Newgrange - new facts not noticed before.

In Ireland, near the town of Bru-na-Boyne stands the majestic Newgrange Mound, one of the oldest buildings in Western Europe, built about 5,000 years ago. Respectable age and large size are not the only features of this monument. Inside the mound is a long corridor made of boulders. The length of the passage is 19 meters and it leads to the chamber, the base of which is composed of vertically placed monoliths weighing from 20 to 40 tons each.

The passage is oriented to the southeast exactly where the sun rises on the day of the winter solstice. For several days from December 19 to 23, the first rays of sunlight penetrate through the window above the corridor and illuminate for 15 minutes the altar inside the burial chamber and the entire chamber. In ancient times, this phenomenon was called a "solar miracle".


Since the mound allows to determine the exact date of the astronomical event of the sunrise on the day of the winter solstice, it has an astronomical function in addition to the cult and burial ones. By modern definition, the place where regular observations of an astronomical event were made is an observatory. The same principle of reverse sighting, when observing not the luminary itself, but a beam of its rays, was applied in the Trypillian temple-observatory near Nebelivka in Ukraine and in the Egyptian temple in Karnak. However, the astronomical function of Newgrange Mound is not limited to one event. The mound is a part of the mound complex. There are many ancient tombs around and their locations were chosen not by chance.


 650 m east from the center of the Newgrange mound there is the mound number 019-051 "Long Mound". It has an azimuth of 88.5 degrees. To the observer who would stand on top of the Newgrange Mound, the Sun rises in this direction on the days of the equinox, when the length of the day is equal to the length of the night. To the northwest from the observer there is a large mound Knowth. It is 1300 m from the center of Newgrange mound, azimuth 305 degrees. Sunset on the day of the summer solstice is observed in this sector of the sky. If you compare the distance between the two mounds with the previous segment of 650 m, a simple mathematical proportion is obvious:

650: 1300 = 1: 2

To the northeast from the observer's site is Dowth Mound. It is distant at 1950 m and has an azimuth of 58 degrees. This is the direction where the sun rises on the summer solstice, when the longest day of the year. The distance between this mound-visor and the observation point is exactly three times larger than the distance between the observation point and the mound "019-051":

650: 1950 = 1: 3

Dowth is also a long mound and horseshoe-shaped and turned by a passage to the observer's point. 

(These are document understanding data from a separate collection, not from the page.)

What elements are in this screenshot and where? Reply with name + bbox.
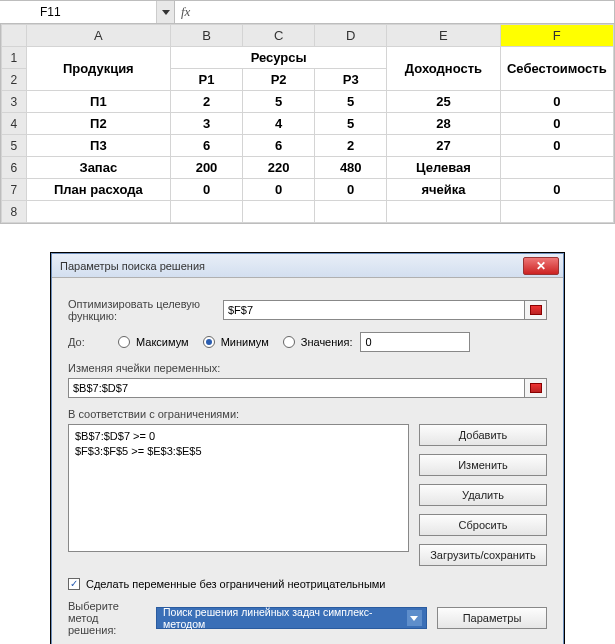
col-header-C[interactable]: C bbox=[243, 25, 315, 47]
select-all-cell[interactable] bbox=[2, 25, 27, 47]
cell-B2[interactable]: Р1 bbox=[170, 69, 242, 91]
cell-E5[interactable]: 27 bbox=[387, 135, 500, 157]
name-box[interactable]: F11 bbox=[0, 5, 156, 19]
cell-E8[interactable] bbox=[387, 201, 500, 223]
cell-D6[interactable]: 480 bbox=[315, 157, 387, 179]
cell-C6[interactable]: 220 bbox=[243, 157, 315, 179]
variables-input[interactable]: $B$7:$D$7 bbox=[68, 378, 525, 398]
change-button[interactable]: Изменить bbox=[419, 454, 547, 476]
cell-F5[interactable]: 0 bbox=[500, 135, 613, 157]
row-header-5[interactable]: 5 bbox=[2, 135, 27, 157]
col-header-A[interactable]: A bbox=[26, 25, 170, 47]
cell-B4[interactable]: 3 bbox=[170, 113, 242, 135]
row-header-6[interactable]: 6 bbox=[2, 157, 27, 179]
nonneg-checkbox[interactable] bbox=[68, 578, 80, 590]
formula-buttons: fx bbox=[175, 4, 196, 20]
cell-B3[interactable]: 2 bbox=[170, 91, 242, 113]
objective-ref-button[interactable] bbox=[525, 300, 547, 320]
dialog-titlebar[interactable]: Параметры поиска решения ✕ bbox=[52, 254, 563, 278]
cell-B5[interactable]: 6 bbox=[170, 135, 242, 157]
reset-button[interactable]: Сбросить bbox=[419, 514, 547, 536]
cell-F7[interactable]: 0 bbox=[500, 179, 613, 201]
cell-F3[interactable]: 0 bbox=[500, 91, 613, 113]
cell-F6[interactable] bbox=[500, 157, 613, 179]
cell-B7[interactable]: 0 bbox=[170, 179, 242, 201]
col-header-D[interactable]: D bbox=[315, 25, 387, 47]
col-header-E[interactable]: E bbox=[387, 25, 500, 47]
add-button[interactable]: Добавить bbox=[419, 424, 547, 446]
radio-min[interactable] bbox=[203, 336, 215, 348]
chevron-down-icon bbox=[407, 610, 422, 626]
range-picker-icon bbox=[530, 305, 542, 315]
method-select[interactable]: Поиск решения линейных задач симплекс-ме… bbox=[156, 607, 427, 629]
cell-A5[interactable]: П3 bbox=[26, 135, 170, 157]
method-label-2: метод решения: bbox=[68, 612, 146, 636]
target-value-input[interactable]: 0 bbox=[360, 332, 470, 352]
cell-F1[interactable]: Себестоимость bbox=[500, 47, 613, 91]
column-headers: A B C D E F bbox=[2, 25, 614, 47]
nonneg-checkbox-label: Сделать переменные без ограничений неотр… bbox=[86, 578, 386, 590]
cell-E7[interactable]: ячейка bbox=[387, 179, 500, 201]
load-save-button[interactable]: Загрузить/сохранить bbox=[419, 544, 547, 566]
cell-E3[interactable]: 25 bbox=[387, 91, 500, 113]
name-box-dropdown[interactable] bbox=[156, 1, 174, 23]
col-header-F[interactable]: F bbox=[500, 25, 613, 47]
delete-button[interactable]: Удалить bbox=[419, 484, 547, 506]
cell-D5[interactable]: 2 bbox=[315, 135, 387, 157]
cell-E6[interactable]: Целевая bbox=[387, 157, 500, 179]
cell-D7[interactable]: 0 bbox=[315, 179, 387, 201]
constraint-item[interactable]: $B$7:$D$7 >= 0 bbox=[75, 429, 402, 444]
cell-C2[interactable]: Р2 bbox=[243, 69, 315, 91]
close-button[interactable]: ✕ bbox=[523, 257, 559, 275]
cell-C4[interactable]: 4 bbox=[243, 113, 315, 135]
row-header-8[interactable]: 8 bbox=[2, 201, 27, 223]
dialog-title: Параметры поиска решения bbox=[60, 260, 523, 272]
variables-ref-button[interactable] bbox=[525, 378, 547, 398]
range-picker-icon bbox=[530, 383, 542, 393]
cell-D4[interactable]: 5 bbox=[315, 113, 387, 135]
cell-E4[interactable]: 28 bbox=[387, 113, 500, 135]
cell-A8[interactable] bbox=[26, 201, 170, 223]
cell-F8[interactable] bbox=[500, 201, 613, 223]
cell-C1[interactable]: Ресурсы bbox=[170, 47, 386, 69]
radio-min-label: Минимум bbox=[221, 336, 269, 348]
row-header-1[interactable]: 1 bbox=[2, 47, 27, 69]
close-icon: ✕ bbox=[536, 259, 546, 273]
col-header-B[interactable]: B bbox=[170, 25, 242, 47]
radio-max-label: Максимум bbox=[136, 336, 189, 348]
radio-value-label: Значения: bbox=[301, 336, 353, 348]
fx-icon[interactable]: fx bbox=[181, 4, 190, 20]
cell-F4[interactable]: 0 bbox=[500, 113, 613, 135]
constraints-label: В соответствии с ограничениями: bbox=[68, 408, 547, 420]
cell-C8[interactable] bbox=[243, 201, 315, 223]
objective-input[interactable]: $F$7 bbox=[223, 300, 525, 320]
cell-C7[interactable]: 0 bbox=[243, 179, 315, 201]
constraint-item[interactable]: $F$3:$F$5 >= $E$3:$E$5 bbox=[75, 444, 402, 459]
formula-bar: F11 fx bbox=[0, 0, 615, 24]
cell-D3[interactable]: 5 bbox=[315, 91, 387, 113]
cell-A1[interactable]: Продукция bbox=[26, 47, 170, 91]
cell-C5[interactable]: 6 bbox=[243, 135, 315, 157]
cell-D8[interactable] bbox=[315, 201, 387, 223]
cell-D2[interactable]: Р3 bbox=[315, 69, 387, 91]
formula-input[interactable] bbox=[196, 1, 614, 23]
spreadsheet: A B C D E F 1 Продукция Ресурсы Доходнос… bbox=[0, 24, 615, 224]
radio-max[interactable] bbox=[118, 336, 130, 348]
cell-B6[interactable]: 200 bbox=[170, 157, 242, 179]
method-select-value: Поиск решения линейных задач симплекс-ме… bbox=[163, 606, 407, 630]
cell-A7[interactable]: План расхода bbox=[26, 179, 170, 201]
cell-A6[interactable]: Запас bbox=[26, 157, 170, 179]
radio-value[interactable] bbox=[283, 336, 295, 348]
cell-A4[interactable]: П2 bbox=[26, 113, 170, 135]
row-header-4[interactable]: 4 bbox=[2, 113, 27, 135]
params-button[interactable]: Параметры bbox=[437, 607, 547, 629]
cell-C3[interactable]: 5 bbox=[243, 91, 315, 113]
cell-A3[interactable]: П1 bbox=[26, 91, 170, 113]
method-label-1: Выберите bbox=[68, 600, 146, 612]
row-header-3[interactable]: 3 bbox=[2, 91, 27, 113]
cell-E1[interactable]: Доходность bbox=[387, 47, 500, 91]
constraints-list[interactable]: $B$7:$D$7 >= 0 $F$3:$F$5 >= $E$3:$E$5 bbox=[68, 424, 409, 552]
row-header-2[interactable]: 2 bbox=[2, 69, 27, 91]
cell-B8[interactable] bbox=[170, 201, 242, 223]
row-header-7[interactable]: 7 bbox=[2, 179, 27, 201]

In the south-east we have two more mounds (019-049001 and 019-058001 / B) at distances of 540 and 1000 m, respectively, and they are located at azimuths of 128 and 140 degrees. In this sector, the sun rises on the day of the winter solstice. The Newgrange Mound is dedicated to this event. After the shortest day of the year on the winter solstice, the time of day gradually increases and a new astronomical cycle begins. In the same azimuths there are stones placed on either side of the entrance to the Newgrange passage. Around it are other stones on the so-called "astronomical azimuths", which are the points of rise and set of the Sun and Moon at the culminations of their cycles. These stones and azimuths are shown in the diagram below. Most likely, they have a symbolic meaning, because from the top of the mound stones are below the visible horizon and indicate the directions where astronomical events occur.


Earlier, when talking about the astronomical function of Newgrange, researchers paid attention only to the stone corridor inside the mound. Now, with the substantiation of astronomical and mathematical connections with other mounds, it has turned into a mound-astronomical complex, an observatory. It is similar to the complexes in Ukraine Sursky Mound in Dnieper and Observatory Bezvodivka in Chernihiv region. In Ukrainian complexes, there are also mathematical proportions in the distances between the mounds-visors and most of the "astronomical azimuths" are repeated. The presence of such monuments, which are separated by thousands of kilometers, testifies to the existence of the spread of astronomical knowledge and mythology along with the expansion of the Mound Culture in the Eurasian space.